CONSULTING AGREEMENT
AGREEMENT made this 25th day of July, 2010, by and between Atlas Capital Holdings, Inc. whose address is 2234 N. Federal Highway, Boca Raton, Florida 33431, hereinafter referred to as the "Consultant", and Alternative Energy Partners, Inc., whose principal place of business is located at 1365 N Courtenay Parkway, Suite A, Merritt Island, Florida, 32953, hereinafter referred to as "Company".
WHEREAS, the Company desires to engage Consultant to consult with merger and acquisition negotiations as an independent contractor and not as an employee; and
WHEREAS, Consultant desires to consult with the Board of Directors, the officers of the Company, and the administrative staff, and to undertake for the Company consultation as to the direction of certain functions in said management of AEGY;
NOW, THEREFORE, it is agreed as follows:
1. Term. The respective duties and obligations of the contracting parties shall be for a period commencing on July 25, 2010, and may be terminated by either party giving thirty (30) days' written notice to the other party at the addresses stated above or at an address chosen subsequent to the execution of this agreement and duly communicated to the party giving notice.
2. Consultations. Consultant shall be available to consult with the Board of Directors, the officers of the Company, and the heads of the administrative staff, at reasonable times, concerning matters pertaining to its legal organization, compliance with reporting obligations at the Securities and Exchange Commission and preparation of offering documents and related materials as needed.

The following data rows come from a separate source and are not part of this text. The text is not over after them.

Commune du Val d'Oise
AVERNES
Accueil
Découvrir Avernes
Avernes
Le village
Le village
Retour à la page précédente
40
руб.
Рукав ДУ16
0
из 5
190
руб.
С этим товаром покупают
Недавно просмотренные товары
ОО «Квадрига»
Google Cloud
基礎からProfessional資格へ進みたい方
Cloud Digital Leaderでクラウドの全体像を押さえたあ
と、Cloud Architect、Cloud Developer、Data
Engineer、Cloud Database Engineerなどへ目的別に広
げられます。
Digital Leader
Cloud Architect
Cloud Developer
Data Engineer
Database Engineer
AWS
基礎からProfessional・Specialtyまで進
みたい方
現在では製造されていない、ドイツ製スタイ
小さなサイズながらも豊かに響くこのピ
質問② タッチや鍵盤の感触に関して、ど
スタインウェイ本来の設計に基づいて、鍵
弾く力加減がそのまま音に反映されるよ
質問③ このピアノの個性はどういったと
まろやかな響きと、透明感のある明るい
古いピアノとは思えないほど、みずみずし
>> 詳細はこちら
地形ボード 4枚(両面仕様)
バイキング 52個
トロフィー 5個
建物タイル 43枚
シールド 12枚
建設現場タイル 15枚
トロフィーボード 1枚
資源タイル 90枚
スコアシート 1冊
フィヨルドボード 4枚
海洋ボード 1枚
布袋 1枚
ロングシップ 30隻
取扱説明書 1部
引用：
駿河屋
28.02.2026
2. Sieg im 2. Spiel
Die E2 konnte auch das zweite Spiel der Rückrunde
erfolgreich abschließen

3. Liability. With regard to the services to be performed by the Consultant pursuant to the terms of this agreement, the Consultant shall not be liable to the Company, or to anyone who may claim any right due to any relationship with the Company, for any acts or omissions in the performance of services on the part of the Consultant or on the part of the agents or employees of the Consultant, except when said acts or omissions of the Consultant are due to willful misconduct or gross negligence. The Company shall hold the Consultant free and harmless from any obligations, costs, claims, judgments, attorneys' fees, and attachments arising from or growing out of the services rendered to the Company pursuant to the terms of this agreement or in any way connected with the rendering of services, except when the same shall arise due to the willful misconduct or gross negligence of the Consultant and the Consultant is adjudged to be guilty of willful misconduct or gross negligence by a court of competent jurisdiction.

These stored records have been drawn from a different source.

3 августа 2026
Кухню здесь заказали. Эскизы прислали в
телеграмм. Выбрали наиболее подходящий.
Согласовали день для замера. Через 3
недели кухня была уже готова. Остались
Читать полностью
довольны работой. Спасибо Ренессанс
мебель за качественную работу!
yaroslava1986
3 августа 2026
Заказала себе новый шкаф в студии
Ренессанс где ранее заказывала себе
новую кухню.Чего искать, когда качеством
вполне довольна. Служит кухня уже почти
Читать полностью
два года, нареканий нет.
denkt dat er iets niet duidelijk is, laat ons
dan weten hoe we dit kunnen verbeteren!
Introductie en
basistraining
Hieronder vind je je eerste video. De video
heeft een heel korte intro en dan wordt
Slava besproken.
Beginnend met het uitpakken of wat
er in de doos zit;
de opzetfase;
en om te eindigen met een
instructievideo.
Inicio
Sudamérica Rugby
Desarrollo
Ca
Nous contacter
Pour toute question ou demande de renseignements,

4. Compensation. The Consultant shall receive a lump sum of 4,000,000 shares of S-8 stock as of July 25, 2010. In addition, the Company shall reimburse the Consultant per diem for any reasonable out of pocket expenses incurred by the Consultant pursuant to the terms of this agreement. The amount shall be paid to the Consultant at the signing of this contract.
5. Arbitration. Any controversy or claim arising out of or relating to this contract, or the breach thereof, shall be settled by arbitration in accordance of the rules of the American Arbitration Association, and judgment upon the award rendered by the arbitrator(s) shall be entered in any court having jurisdiction thereof. For that purpose, the parties hereto consent to the jurisdiction and venue of an appropriate court located in the County of Los Angeles, State of California. In the event that litigation results from or arises out of this Agreement or the performance thereof, the parties agree to reimburse the prevailing party's reasonable attorney's fees, court costs, and all other expenses, whether or not taxable by the court as costs, in addition to any other relief to which the prevailing party may be entitled. In such event, no action shall be entertained by said court or any court of competent jurisdiction if filed more than one year subsequent to the date the cause(s) of action actually accrued regardless of whether damages were otherwise as of said time calculable.
IN WITNESS WHEREOF, the parties have hereunto executed this Agreement on the day of July 25, 2010.